As that great political observer John McEnroe might reply, "You cannot be serious."
For if there's one thing I have learned about our relationship, dear readers, is that elections come with their own scorched-earth policy. No one survives.
It's bad enough that every four years or so, some politician goes to a sporting goods store and buys himself (yes, it is almost always a guy) a brand new suit of camo and trots into a field or steps into the woods and looks like a dork. Photographers document the moment, which seemed like a good idea at the time but rarely ends up that way.

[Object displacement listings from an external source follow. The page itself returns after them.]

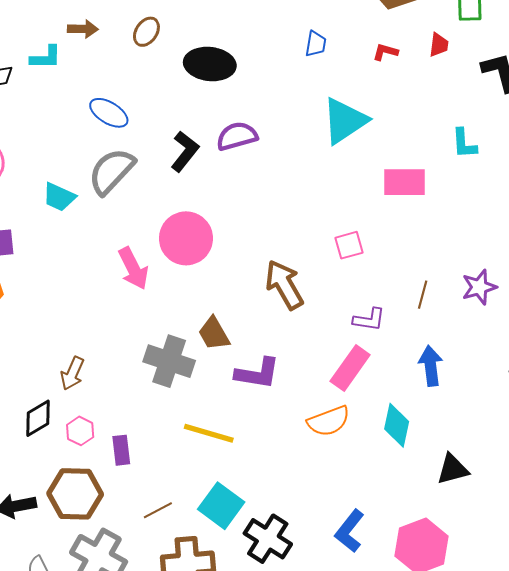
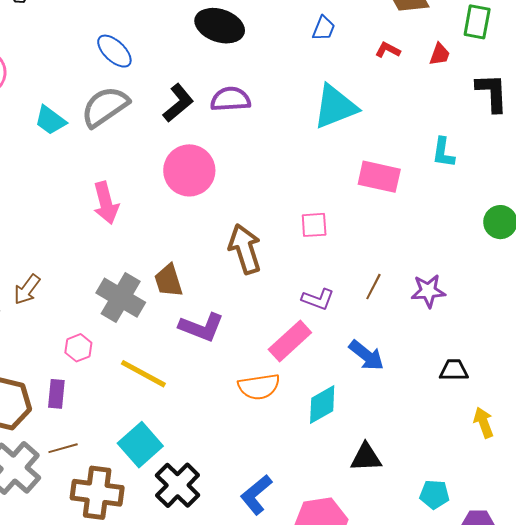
pink circle: (186, 238) -> (189, 170), moved
blue arrow: (431, 366) -> (366, 355), turned 123
cyan diamond: (397, 425) -> (322, 404), turned 36
pink hexagon: (80, 431) -> (78, 348), moved
purple rectangle: (121, 450) -> (56, 394), moved
brown line: (158, 510) -> (63, 448), moved

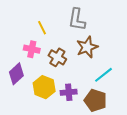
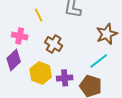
brown star: (87, 47) -> (107, 34), moved
pink cross: (32, 49) -> (20, 36), moved

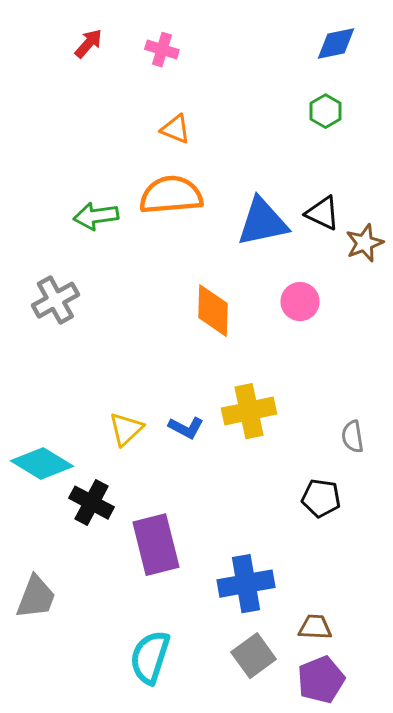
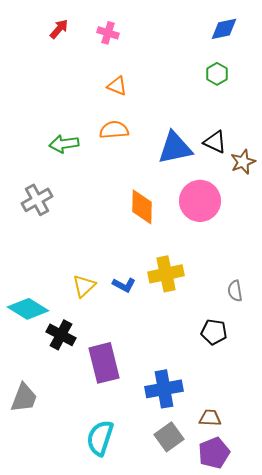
orange semicircle: (171, 195) -> (114, 130), size x0.7
pink circle: (300, 302) -> (200, 201), size x1.6

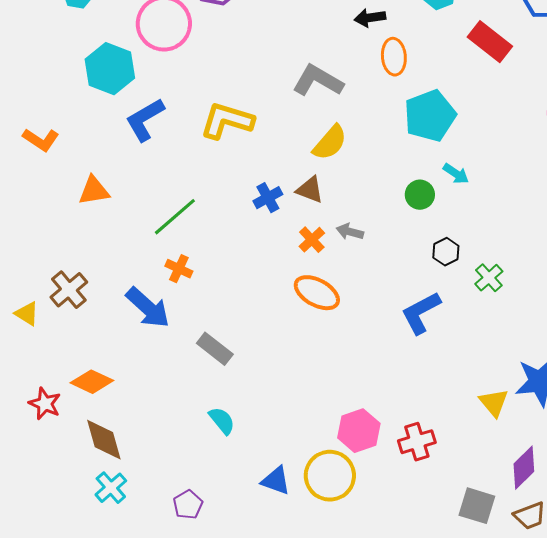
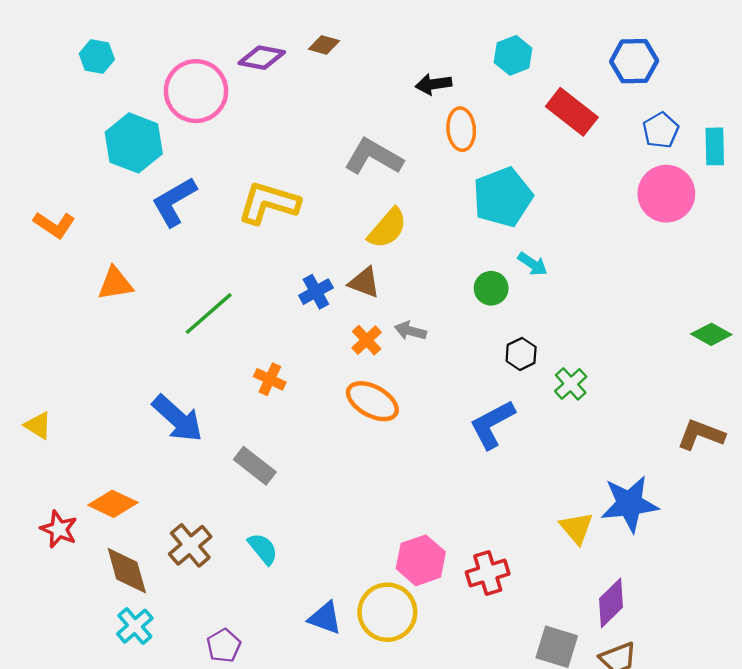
orange cross: (179, 269) -> (270, 379), moved
brown cross: (69, 290) -> (190, 545), moved

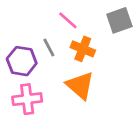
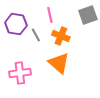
pink line: (68, 20) -> (50, 15), turned 35
purple hexagon: (22, 61) -> (16, 24), moved

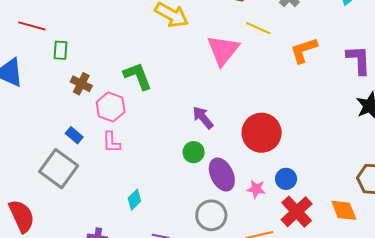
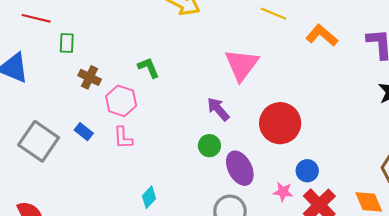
pink triangle: (223, 50) -> (242, 65), moved
orange L-shape: (304, 50) -> (322, 35), turned 60
green L-shape: (138, 76) -> (149, 68), size x0.7
gray square: (59, 169) -> (39, 141), moved
pink star: (256, 189) -> (283, 192), moved

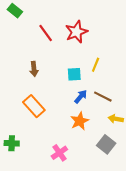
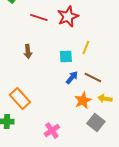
red line: (46, 33) -> (39, 18), turned -36
orange rectangle: (34, 106) -> (20, 99), moved
orange star: (80, 121) -> (83, 101), moved

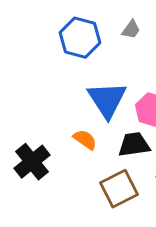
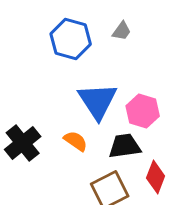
black cross: (32, 162) -> (23, 143), moved

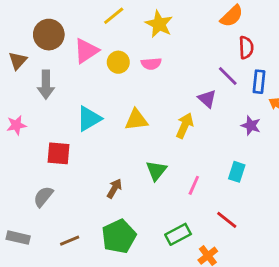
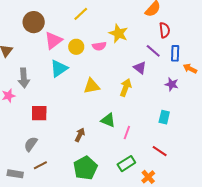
yellow line: (114, 16) -> (81, 14), moved
yellow star: (159, 24) -> (118, 33), moved
brown circle: (49, 35) -> (34, 22), moved
gray arrow: (46, 85) -> (24, 78), moved
cyan triangle: (89, 119) -> (59, 68), moved
green triangle: (156, 171) -> (108, 120), turned -42
pink line: (194, 185) -> (127, 133), moved
brown line: (70, 241) -> (40, 165), moved

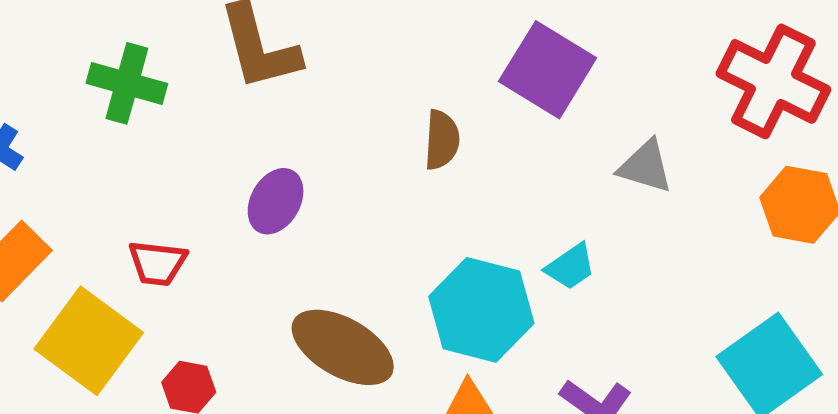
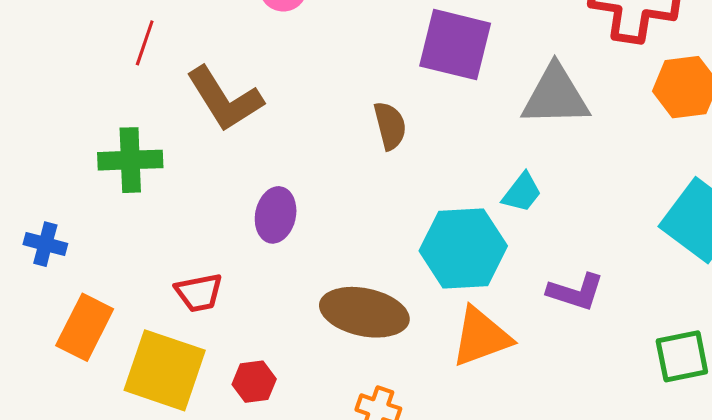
gray triangle: (645, 167) -> (555, 96), size x1.5

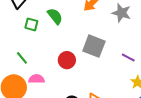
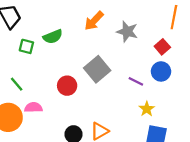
green semicircle: (55, 16) -> (53, 37), turned 108
gray square: (94, 46) -> (97, 69), turned 30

Although a very good shot, Sen. John Kerry, the 2004 Democratic presidential candidate, would have been better off being photographed windsurfing while eating a Philly cheese steak smothered in Swiss cheese and Grey Poupon instead of looking uncomfortable with dead geese and pheasants.
The only thing crazier is Vice President Dick Cheney poking fun at Kerry's outing as an "October disguise." Less than two years later, the tables turn when old "Duck and Cover" Cheney bags himself a campaign contributor.
Then there's Mitt Romney sporting a newly minted "lifetime" NRA membership and bragging: "I've always been a rodent and rabbit hunter. Small varmints, if you will. I began when I was 15 or so and I have hunted those kinds of varmints since then." You can't make that stuff up.
Of course, Mike Dukakis cut to the chase, dispensing with small-arms fire in favor of a tank. Talk about packing heat.
Over the past few seasons, courting the outdoors vote has ramped up to the point where then-Gov. Mike Huckabee, an Arkansas Republican, suggested that he and his female Democratic opponent, Jimmie Lou Fisher, "both dress in camo, both go to the woods and on the water and have it out, and let's just see who is the champion of the sportsmen."
There are exceptions in the political world, however. Big-game hunter Teddy Roosevelt comes to mind. Herbert Hoover was a lifelong fisherman who said: "Presidents have only two moments of personal seclusion. One is prayer; the other is fishing - and they cannot pray all the time!"
I've been to the Cape Cod pond where Grover Cleveland used to fly fish. The Jimmy Carter Library in Atlanta once displayed his fly-tying bench as part of an exhibit called, "The Tie That Binds." Just this year, the first President Bush, 84, caught and released a 135-pound tarpon in the Florida Keys.
But when it doesn't work, it really doesn't work.
I watched in horror at the Londonderry Fish and Gun Club in 1980 as Warren Rudman, a Korean War vet running for the Senate from New Hampshire, proclaimed, "I love weapons," just before he opened up a crater in the middle of his forehead when a rifle scope kicked back while shooting with the boys.
Here in Maryland, some of us have to go back only six years to the gubernatorial campaign between Robert Ehrlich and Kathleen Kennedy Townsend to remember a wonderful case of political theater of the absurd. The Cliffs Notes version:
The Maryland Sportsmen's Association sends a questionnaire to each candidate. Townsend, the Democrat, the gal, gets a better grade than Ehrlich, the Republican, the guy.
Many sportsmen cry fowl, er, foul. The Ehrlich campaign dismisses its opponent's answers as "fraudulent."
Then pandemonium breaks out when two prominent members of recreational fishing organizations share the stage with Townsend during a Cecil County speech. They say they are endorsing her as individuals, but they're wearing their official organization jackets.
The sportsmen call for scalps. The two men try to backpedal and blame the messenger - guess who? One even claims in an interview that he drove from his Calvert County home to Cecil County in the rain on a Monday morning after attending a nighttime Washington Redskins game and stood directly behind her "so I could hear what this woman had to say."
That brings us back to the present and an election that is a calendar page flip away.
This time seems different. With two wars, a national debt the size of Pluto and people hiding their savings in coffee cans and watching their 401(k) become a 201(k), asking about outdoors issues seems kind of back burner.
Besides, the magazines Field and Stream, Outdoor Life and Backpacker have done extensive Q-and-A's with Obama and McCain, which you can read on their Web sites.
Predictably, reader outbursts cover the gamut, from Obama being a city-dwelling, gun-stealing, bullet-confiscating commie to McCain being a big-oil-shilling, drive-your-ATV-over-fragile-lands-supporting, McMansion-loving troglodyte. And those are the printable comments.
And I want to step on those red-hot coals again? Sorry, boss, I'd rather have a root canal.